RTS Cambridge. Phil Redmond, the man who created Grange Hill and Hollyoaks, has suggested that Channel 4 become a part of the BBC.
Delivering the Huw Wheldon Memorial Lecture to the Royal Television Society gathering in Cambridge, Redmond argued that the best way to keep and to protect children’s TV as a public service would be to consolidate the assets of both broadcasters into a single entity. “One public service provider that would be underwritten by the BBC licence fee, but supplemented by Channel 4’s advertising and sponsorship income”.
The proposals were greeted with a mixed reaction by delegates, chief executive of producers’ trade association Pact, John McVay, described them as “way out of the box”.

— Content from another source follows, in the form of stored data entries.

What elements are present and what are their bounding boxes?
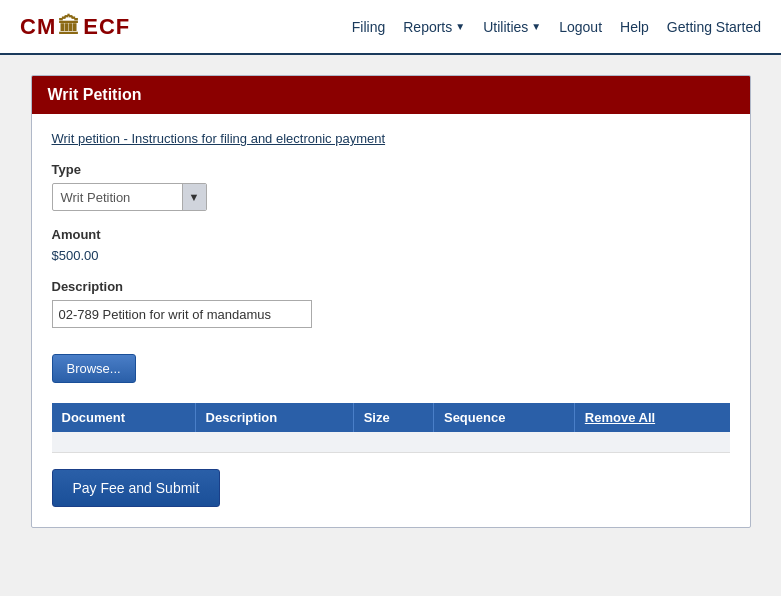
app-header: CM 🏛 ECF Filing Reports ▼ Utilities ▼ Lo… [0,0,781,55]
table-header-row: Document Description Size Sequence Remov… [52,403,730,432]
main-nav: Filing Reports ▼ Utilities ▼ Logout Help… [352,19,761,35]
amount-value: $500.00 [52,248,730,263]
empty-cell-5 [574,432,729,452]
reports-dropdown-arrow: ▼ [455,21,465,32]
type-field-group: Type Writ Petition ▼ [52,162,730,211]
nav-utilities-label: Utilities [483,19,528,35]
col-document: Document [52,403,196,432]
nav-logout[interactable]: Logout [559,19,602,35]
empty-cell-3 [353,432,433,452]
nav-utilities[interactable]: Utilities ▼ [483,19,541,35]
description-input[interactable] [52,300,312,328]
nav-reports-label: Reports [403,19,452,35]
remove-all-button[interactable]: Remove All [574,403,729,432]
logo: CM 🏛 ECF [20,14,130,40]
empty-cell-2 [195,432,353,452]
nav-getting-started[interactable]: Getting Started [667,19,761,35]
logo-icon: 🏛 [58,14,81,40]
type-select[interactable]: Writ Petition ▼ [52,183,207,211]
documents-table: Document Description Size Sequence Remov… [52,403,730,453]
empty-cell-4 [433,432,574,452]
pay-fee-submit-button[interactable]: Pay Fee and Submit [52,469,221,507]
col-size: Size [353,403,433,432]
main-content: Writ Petition Writ petition - Instructio… [0,55,781,548]
empty-cell-1 [52,432,196,452]
nav-reports[interactable]: Reports ▼ [403,19,465,35]
logo-ecf: ECF [83,14,130,40]
card-header: Writ Petition [32,76,750,114]
nav-help[interactable]: Help [620,19,649,35]
description-field-group: Description [52,279,730,328]
col-sequence: Sequence [433,403,574,432]
utilities-dropdown-arrow: ▼ [531,21,541,32]
table-header: Document Description Size Sequence Remov… [52,403,730,432]
browse-button[interactable]: Browse... [52,354,136,383]
table-body [52,432,730,452]
writ-petition-card: Writ Petition Writ petition - Instructio… [31,75,751,528]
description-label: Description [52,279,730,294]
table-empty-row [52,432,730,452]
amount-label: Amount [52,227,730,242]
nav-filing[interactable]: Filing [352,19,385,35]
type-select-dropdown-btn[interactable]: ▼ [182,184,206,210]
instructions-link[interactable]: Writ petition - Instructions for filing … [52,131,386,146]
logo-cm: CM [20,14,56,40]
col-description: Description [195,403,353,432]
amount-field-group: Amount $500.00 [52,227,730,263]
type-label: Type [52,162,730,177]
card-body: Writ petition - Instructions for filing … [32,114,750,527]
type-select-value: Writ Petition [53,190,182,205]
card-title: Writ Petition [48,86,142,103]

The future of Channel 4 has been occupying the minds of executives ever since the opening of a potential £100m funding gap. Proposals have included a merger with either BBC Worldwide, the corporation’s commercial arm, or the RTL-owned Five.
Redmond suggests that the BBC retain responsibility of BBC One and Two, News, Parliament, CBBC and CBeebies, while Channel 4 would take the youth-skewing BBC Three and arts-based BBC Four. He argued that the BBC licence fee would not just be protected, but strengthened, dismissing suggestions that the fee be ‘top-sliced’ with the proceeds going to ITV regional news or Channel 4.
Redmond also took the BBC Trust to task for abandoning children at the age of 12, and failing to pick them up through the multimedia brand BBC Switch. His criticism could just have easily be levelled at the commercial sector where Playhouse Disney, Nickelodeon and the recently launched Disney XD are all distinctly narrowcast. Trouble, which served the 15-24 demographic, was closed by Virgin Media Television in February 2009.